Pourtant, la littérature et la culture ne sont pas des éléments fixes ou statiques. Elles évoluent, s’adaptent, et peuvent être revitalisées. Si le constat auprès des jeunes et dans les écoles peut être amer, des solutions ne manquent pas pour insuffler une nouvelle vie à cette scène culturelle qui, bien que discrète, reste pleine de potentiel.

La littérature : un miroir et un ancrage pour l’identité culturelle

La littérature est bien plus qu’un assemblage de mots : elle reflète les réalités et les aspirations d’une société. À l’île Maurice, la littérature a le potentiel unique d’unir des identités plurielles. Elle peut raconter les récits de nos ancêtres venus d’Inde, d’Afrique, d’Europe et de Chine, tout en explorant les défis et les beautés d’une coexistence culturelle complexe. Mais pour que cette richesse prenne tout son sens, encore faut-il qu’elle soit connue, enseignée et valorisée.

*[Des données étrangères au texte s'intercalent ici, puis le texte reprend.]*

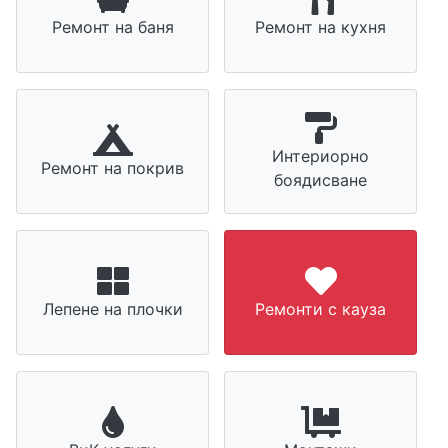
Ремонт на баня
Ремонт на кухня
Интериорно
Ремонт на покрив
боядисване
Лепене на плочки
Ремонти с кауза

Malheureusement, les jeunes Mauriciens sont peu exposés à cette littérature locale. Les romans, les poèmes et les pièces de théâtre qui explorent l’histoire et la culture de leur île sont souvent absents des programmes scolaires. Cette absence crée un vide identitaire : comment se construire en tant que Mauricien si l’on n’a pas accès à son propre récit ? Or la littérature, en particulier mauricienne, peut jouer un rôle crucial dans la construction personnelle. En lisant des textes qui reflètent leur réalité, les jeunes peuvent développer un sentiment d’appartenance et de fierté. Ils apprennent à voir leur culture comme une source de richesse et non comme un élément subalterne par rapport à une culture occidentale à laquelle ils sont davantage exposés.

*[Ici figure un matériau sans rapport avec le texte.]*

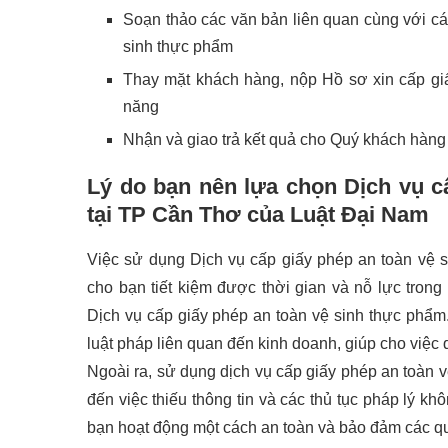
Soạn thảo các văn bản liên quan cùng với các
sinh thực phẩm
Thay mặt khách hàng, nộp Hồ sơ xin cấp gi
năng
Nhận và giao trả kết quả cho Quý khách hàng
Lý do bạn nên lựa chọn Dịch vụ c
tại TP Cần Thơ của Luật Đại Nam
Việc sử dụng Dịch vụ cấp giấy phép an toàn vệ 
cho bạn tiết kiệm được thời gian và nỗ lực trong 
Dịch vụ cấp giấy phép an toàn vệ sinh thực phẩm
luật pháp liên quan đến kinh doanh, giúp cho việ
Ngoài ra, sử dụng dịch vụ cấp giấy phép an toàn v
đến việc thiếu thông tin và các thủ tục pháp lý k
bạn hoạt động một cách an toàn và bảo đảm các quy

Une culture littéraire en péril : les dangers de l’oubli

En négligeant sa culture et sa littérature, l’île Maurice risque de perdre son identité. Les récits oubliés et les œuvres non lues emportent des fragments précieux de l’histoire collective. Ce désintérêt affecte aussi les individus, limitant leur capacité à exprimer leurs émotions et à se connecter à leur culture.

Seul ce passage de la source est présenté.